Hi there! I'm currently a PhD student in chemical engineering and applied chemistry at the University of Toronto. My research revolves around the acceleration of material discovery using deep learning and exploring the multimodality of metal-organic frameworks. Feel free to connect with me on LinkedIn or BlueSky if you are ever interested in talking about chemistry, cheminformatics, material science, engineering or just life!
There is a huge incentive (especially now!) with exploring deep learning in MOFs. When designing MOFs, there are millions of possible permutations between the set of available metals and organic linkers - which also means that doing experimental synthesis or screening through molecular dynamics would be extremely expensive and time-consuming. Machine (and deep) learning offers a much cheaper and faster way of exploring this space, while not sacrificing much in terms of performance. Not only does deep learning lay the foundation of the acceleration of material discovery in MOFs, but it also lays the foundation of application discovery! At the end of the day, we want to find MOFs with a diverse set of applications - and deep learning gives us a way of finding these.
In many cases, a single modality is insufficient for creating robust models. This is especially true for metal-organic frameworks (MOFs), where both the chemical composition and structural geometry must be adequately represented to build effective models that can accelerate material discovery. Therefore, it is essential to combine multiple modalities. Examples of modalities in MOFs include atomistic embeddings of the crystal structure, energy grids, textual representations like SMILES or MOFid, spectral data (e.g., PXRD, NMR), chemical descriptors (e.g., revised autocorrelations), and geometric descriptors (e.g., largest included sphere, free sphere, accessible surface area, and volumes). However, multimodality raises important questions, such as determining which modalities are most appropriate for specific scenarios. Ideally, the chosen modalities should be readily available or easy to obtain close to the synthesis stage.

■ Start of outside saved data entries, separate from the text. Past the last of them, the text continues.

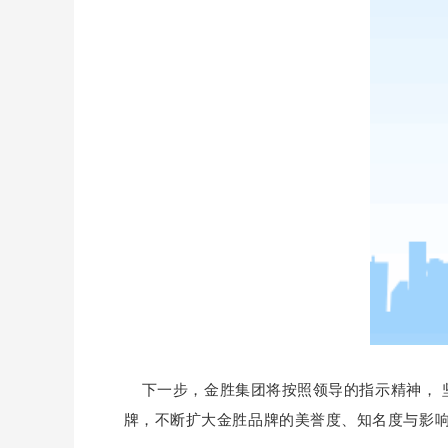
下一步，金胜集团将按照领导的指示精神， 坚
牌，不断扩大金胜品牌的美誉度、知名度与影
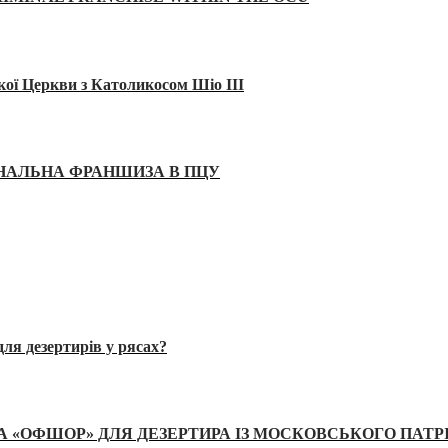
кої Церкви з Католикосом Шіо III
ІНАЛЬНА ФРАНШИЗА В ПЦУ
ля дезертирів у рясах?
А «ОФШОР» ДЛЯ ДЕЗЕРТИРА ІЗ МОСКОВСЬКОГО ПАТР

One of my current interests is to perform generative design of MOFs using available modalities. With generative design, there are many incentives - but the most important ones are that it removes the complexity of constructing computational structures of MOFs and it allows greater amounts of discovery of brand new MOFs. Currently, MOF generative designs exist in the form of diffusion models, variational autoencoders and can even leverage large language models - but I wish to explore and expand on this.
Will be updating as my PhD carries on...